Restate all of the data exactly.

[Opening Stored data section]

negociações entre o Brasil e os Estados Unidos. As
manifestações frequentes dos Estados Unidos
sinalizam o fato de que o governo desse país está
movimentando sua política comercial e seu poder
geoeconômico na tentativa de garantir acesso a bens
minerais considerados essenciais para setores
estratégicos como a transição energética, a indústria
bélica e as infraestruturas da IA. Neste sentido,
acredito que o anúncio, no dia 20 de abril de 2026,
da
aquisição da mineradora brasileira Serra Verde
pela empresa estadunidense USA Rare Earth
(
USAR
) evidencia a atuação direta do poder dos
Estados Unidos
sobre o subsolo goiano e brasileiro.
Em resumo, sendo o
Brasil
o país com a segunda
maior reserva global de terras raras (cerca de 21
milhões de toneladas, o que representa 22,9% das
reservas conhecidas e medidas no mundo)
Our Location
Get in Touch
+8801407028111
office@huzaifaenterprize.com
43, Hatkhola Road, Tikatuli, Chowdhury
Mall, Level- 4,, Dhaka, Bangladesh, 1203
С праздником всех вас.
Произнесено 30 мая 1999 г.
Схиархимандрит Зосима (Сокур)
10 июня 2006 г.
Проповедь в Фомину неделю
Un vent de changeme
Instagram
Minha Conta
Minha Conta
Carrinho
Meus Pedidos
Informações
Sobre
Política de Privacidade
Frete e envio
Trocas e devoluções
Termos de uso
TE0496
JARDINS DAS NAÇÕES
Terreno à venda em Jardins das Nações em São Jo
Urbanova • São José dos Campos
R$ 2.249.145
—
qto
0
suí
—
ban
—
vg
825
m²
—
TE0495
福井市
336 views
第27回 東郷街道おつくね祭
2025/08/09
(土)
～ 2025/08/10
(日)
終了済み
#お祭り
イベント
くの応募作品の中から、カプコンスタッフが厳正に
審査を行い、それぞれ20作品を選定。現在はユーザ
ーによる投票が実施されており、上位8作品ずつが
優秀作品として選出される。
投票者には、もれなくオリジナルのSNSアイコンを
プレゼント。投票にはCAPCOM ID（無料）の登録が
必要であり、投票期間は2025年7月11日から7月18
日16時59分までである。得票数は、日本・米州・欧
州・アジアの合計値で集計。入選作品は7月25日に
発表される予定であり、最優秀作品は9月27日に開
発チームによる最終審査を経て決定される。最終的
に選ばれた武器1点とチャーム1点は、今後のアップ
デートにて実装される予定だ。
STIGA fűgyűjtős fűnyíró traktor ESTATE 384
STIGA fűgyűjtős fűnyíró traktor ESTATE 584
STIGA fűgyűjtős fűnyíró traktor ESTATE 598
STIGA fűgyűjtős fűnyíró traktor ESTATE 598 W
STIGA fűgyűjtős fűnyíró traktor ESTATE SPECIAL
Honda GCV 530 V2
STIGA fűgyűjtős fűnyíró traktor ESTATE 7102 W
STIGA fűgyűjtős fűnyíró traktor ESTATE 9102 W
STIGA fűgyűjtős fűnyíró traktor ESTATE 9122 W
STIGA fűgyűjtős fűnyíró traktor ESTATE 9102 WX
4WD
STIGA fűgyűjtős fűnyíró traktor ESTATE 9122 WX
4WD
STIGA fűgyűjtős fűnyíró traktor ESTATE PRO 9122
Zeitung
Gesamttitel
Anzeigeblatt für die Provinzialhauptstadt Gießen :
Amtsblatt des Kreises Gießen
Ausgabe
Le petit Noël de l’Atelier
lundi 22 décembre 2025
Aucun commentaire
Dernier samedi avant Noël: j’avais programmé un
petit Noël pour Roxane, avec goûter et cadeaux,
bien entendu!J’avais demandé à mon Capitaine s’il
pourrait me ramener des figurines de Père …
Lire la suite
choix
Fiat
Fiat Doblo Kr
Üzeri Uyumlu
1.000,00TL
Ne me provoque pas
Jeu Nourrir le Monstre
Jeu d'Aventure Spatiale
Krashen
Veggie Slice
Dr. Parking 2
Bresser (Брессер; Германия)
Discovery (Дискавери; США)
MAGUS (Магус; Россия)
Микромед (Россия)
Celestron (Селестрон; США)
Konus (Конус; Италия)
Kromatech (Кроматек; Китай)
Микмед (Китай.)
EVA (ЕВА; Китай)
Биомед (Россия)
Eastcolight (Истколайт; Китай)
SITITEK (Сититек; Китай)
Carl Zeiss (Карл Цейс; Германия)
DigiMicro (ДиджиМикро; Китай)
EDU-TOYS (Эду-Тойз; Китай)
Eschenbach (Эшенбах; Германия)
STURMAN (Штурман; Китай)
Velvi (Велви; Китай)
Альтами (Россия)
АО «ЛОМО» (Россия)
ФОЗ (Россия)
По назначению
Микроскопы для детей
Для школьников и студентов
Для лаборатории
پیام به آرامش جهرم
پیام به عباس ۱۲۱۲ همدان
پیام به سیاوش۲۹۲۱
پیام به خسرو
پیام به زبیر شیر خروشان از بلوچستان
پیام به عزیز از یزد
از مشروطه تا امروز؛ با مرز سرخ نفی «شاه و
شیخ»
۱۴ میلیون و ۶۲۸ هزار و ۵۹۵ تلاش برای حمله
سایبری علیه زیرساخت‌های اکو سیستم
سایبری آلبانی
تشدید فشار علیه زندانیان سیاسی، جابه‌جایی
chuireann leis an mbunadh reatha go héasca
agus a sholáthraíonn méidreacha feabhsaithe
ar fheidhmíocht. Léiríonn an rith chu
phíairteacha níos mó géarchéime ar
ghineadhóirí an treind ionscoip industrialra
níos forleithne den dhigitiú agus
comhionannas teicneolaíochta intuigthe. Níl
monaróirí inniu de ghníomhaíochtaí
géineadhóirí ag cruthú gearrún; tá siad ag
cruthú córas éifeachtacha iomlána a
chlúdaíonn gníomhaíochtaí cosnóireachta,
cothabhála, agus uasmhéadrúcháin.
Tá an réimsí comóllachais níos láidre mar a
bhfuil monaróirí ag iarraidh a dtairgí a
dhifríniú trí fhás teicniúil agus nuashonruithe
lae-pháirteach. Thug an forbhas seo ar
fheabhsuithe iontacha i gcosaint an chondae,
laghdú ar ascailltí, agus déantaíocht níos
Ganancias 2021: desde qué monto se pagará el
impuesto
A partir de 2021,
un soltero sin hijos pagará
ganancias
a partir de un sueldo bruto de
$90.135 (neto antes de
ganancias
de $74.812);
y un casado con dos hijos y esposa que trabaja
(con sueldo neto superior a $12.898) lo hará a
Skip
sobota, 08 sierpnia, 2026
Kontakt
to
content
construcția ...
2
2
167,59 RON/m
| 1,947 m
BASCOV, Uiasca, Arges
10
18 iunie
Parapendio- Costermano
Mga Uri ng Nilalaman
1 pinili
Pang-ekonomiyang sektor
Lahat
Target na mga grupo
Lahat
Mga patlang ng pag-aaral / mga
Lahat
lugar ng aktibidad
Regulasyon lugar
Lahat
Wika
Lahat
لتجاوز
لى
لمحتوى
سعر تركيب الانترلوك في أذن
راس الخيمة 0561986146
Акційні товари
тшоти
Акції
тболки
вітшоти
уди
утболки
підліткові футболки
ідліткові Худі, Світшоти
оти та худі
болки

[Closing Stored data section]

**Answer space:**
negociações entre o Brasil e os Estados Unidos. As
manifestações frequentes dos Estados Unidos
sinalizam o fato de que o governo desse país está
movimentando sua política comercial e seu poder
geoeconômico na tentativa de garantir acesso a bens
minerais considerados essenciais para setores
estratégicos como a transição energética, a indústria
bélica e as infraestruturas da IA. Neste sentido,
acredito que o anúncio, no dia 20 de abril de 2026,
da
aquisição da mineradora brasileira Serra Verde
pela empresa estadunidense USA Rare Earth
(
USAR
) evidencia a atuação direta do poder dos
Estados Unidos
sobre o subsolo goiano e brasileiro.
Em resumo, sendo o
Brasil
o país com a segunda
maior reserva global de terras raras (cerca de 21
milhões de toneladas, o que representa 22,9% das
reservas conhecidas e medidas no mundo)
Our Location
Get in Touch
+8801407028111
office@huzaifaenterprize.com
43, Hatkhola Road, Tikatuli, Chowdhury
Mall, Level- 4,, Dhaka, Bangladesh, 1203
С праздником всех вас.
Произнесено 30 мая 1999 г.
Схиархимандрит Зосима (Сокур)
10 июня 2006 г.
Проповедь в Фомину неделю
Un vent de changeme
Instagram
Minha Conta
Minha Conta
Carrinho
Meus Pedidos
Informações
Sobre
Política de Privacidade
Frete e envio
Trocas e devoluções
Termos de uso
TE0496
JARDINS DAS NAÇÕES
Terreno à venda em Jardins das Nações em São Jo
Urbanova • São José dos Campos
R$ 2.249.145
—
qto
0
suí
—
ban
—
vg
825
m²
—
TE0495
福井市
336 views
第27回 東郷街道おつくね祭
2025/08/09
(土)
～ 2025/08/10
(日)
終了済み
#お祭り
イベント
くの応募作品の中から、カプコンスタッフが厳正に
審査を行い、それぞれ20作品を選定。現在はユーザ
ーによる投票が実施されており、上位8作品ずつが
優秀作品として選出される。
投票者には、もれなくオリジナルのSNSアイコンを
プレゼント。投票にはCAPCOM ID（無料）の登録が
必要であり、投票期間は2025年7月11日から7月18
日16時59分までである。得票数は、日本・米州・欧
州・アジアの合計値で集計。入選作品は7月25日に
発表される予定であり、最優秀作品は9月27日に開
発チームによる最終審査を経て決定される。最終的
に選ばれた武器1点とチャーム1点は、今後のアップ
デートにて実装される予定だ。
STIGA fűgyűjtős fűnyíró traktor ESTATE 384
STIGA fűgyűjtős fűnyíró traktor ESTATE 584
STIGA fűgyűjtős fűnyíró traktor ESTATE 598
STIGA fűgyűjtős fűnyíró traktor ESTATE 598 W
STIGA fűgyűjtős fűnyíró traktor ESTATE SPECIAL
Honda GCV 530 V2
STIGA fűgyűjtős fűnyíró traktor ESTATE 7102 W
STIGA fűgyűjtős fűnyíró traktor ESTATE 9102 W
STIGA fűgyűjtős fűnyíró traktor ESTATE 9122 W
STIGA fűgyűjtős fűnyíró traktor ESTATE 9102 WX
4WD
STIGA fűgyűjtős fűnyíró traktor ESTATE 9122 WX
4WD
STIGA fűgyűjtős fűnyíró traktor ESTATE PRO 9122
Zeitung
Gesamttitel
Anzeigeblatt für die Provinzialhauptstadt Gießen :
Amtsblatt des Kreises Gießen
Ausgabe
Le petit Noël de l’Atelier
lundi 22 décembre 2025
Aucun commentaire
Dernier samedi avant Noël: j’avais programmé un
petit Noël pour Roxane, avec goûter et cadeaux,
bien entendu!J’avais demandé à mon Capitaine s’il
pourrait me ramener des figurines de Père …
Lire la suite
choix
Fiat
Fiat Doblo Kr
Üzeri Uyumlu
1.000,00TL
Ne me provoque pas
Jeu Nourrir le Monstre
Jeu d'Aventure Spatiale
Krashen
Veggie Slice
Dr. Parking 2
Bresser (Брессер; Германия)
Discovery (Дискавери; США)
MAGUS (Магус; Россия)
Микромед (Россия)
Celestron (Селестрон; США)
Konus (Конус; Италия)
Kromatech (Кроматек; Китай)
Микмед (Китай.)
EVA (ЕВА; Китай)
Биомед (Россия)
Eastcolight (Истколайт; Китай)
SITITEK (Сититек; Китай)
Carl Zeiss (Карл Цейс; Германия)
DigiMicro (ДиджиМикро; Китай)
EDU-TOYS (Эду-Тойз; Китай)
Eschenbach (Эшенбах; Германия)
STURMAN (Штурман; Китай)
Velvi (Велви; Китай)
Альтами (Россия)
АО «ЛОМО» (Россия)
ФОЗ (Россия)
По назначению
Микроскопы для детей
Для школьников и студентов
Для лаборатории
پیام به آرامش جهرم
پیام به عباس ۱۲۱۲ همدان
پیام به سیاوش۲۹۲۱
پیام به خسرو
پیام به زبیر شیر خروشان از بلوچستان
پیام به عزیز از یزد
از مشروطه تا امروز؛ با مرز سرخ نفی «شاه و
شیخ»
۱۴ میلیون و ۶۲۸ هزار و ۵۹۵ تلاش برای حمله
سایبری علیه زیرساخت‌های اکو سیستم
سایبری آلبانی
تشدید فشار علیه زندانیان سیاسی، جابه‌جایی
chuireann leis an mbunadh reatha go héasca
agus a sholáthraíonn méidreacha feabhsaithe
ar fheidhmíocht. Léiríonn an rith chu
phíairteacha níos mó géarchéime ar
ghineadhóirí an treind ionscoip industrialra
níos forleithne den dhigitiú agus
comhionannas teicneolaíochta intuigthe. Níl
monaróirí inniu de ghníomhaíochtaí
géineadhóirí ag cruthú gearrún; tá siad ag
cruthú córas éifeachtacha iomlána a
chlúdaíonn gníomhaíochtaí cosnóireachta,
cothabhála, agus uasmhéadrúcháin.
Tá an réimsí comóllachais níos láidre mar a
bhfuil monaróirí ag iarraidh a dtairgí a
dhifríniú trí fhás teicniúil agus nuashonruithe
lae-pháirteach. Thug an forbhas seo ar
fheabhsuithe iontacha i gcosaint an chondae,
laghdú ar ascailltí, agus déantaíocht níos
Ganancias 2021: desde qué monto se pagará el
impuesto
A partir de 2021,
un soltero sin hijos pagará
ganancias
a partir de un sueldo bruto de
$90.135 (neto antes de
ganancias
de $74.812);
y un casado con dos hijos y esposa que trabaja
(con sueldo neto superior a $12.898) lo hará a
Skip
sobota, 08 sierpnia, 2026
Kontakt
to
content
construcția ...
2
2
167,59 RON/m
| 1,947 m
BASCOV, Uiasca, Arges
10
18 iunie
Parapendio- Costermano
Mga Uri ng Nilalaman
1 pinili
Pang-ekonomiyang sektor
Lahat
Target na mga grupo
Lahat
Mga patlang ng pag-aaral / mga
Lahat
lugar ng aktibidad
Regulasyon lugar
Lahat
Wika
Lahat
لتجاوز
لى
لمحتوى
سعر تركيب الانترلوك في أذن
راس الخيمة 0561986146
Акційні товари
тшоти
Акції
тболки
вітшоти
уди
утболки
підліткові футболки
ідліткові Худі, Світшоти
оти та худі
болки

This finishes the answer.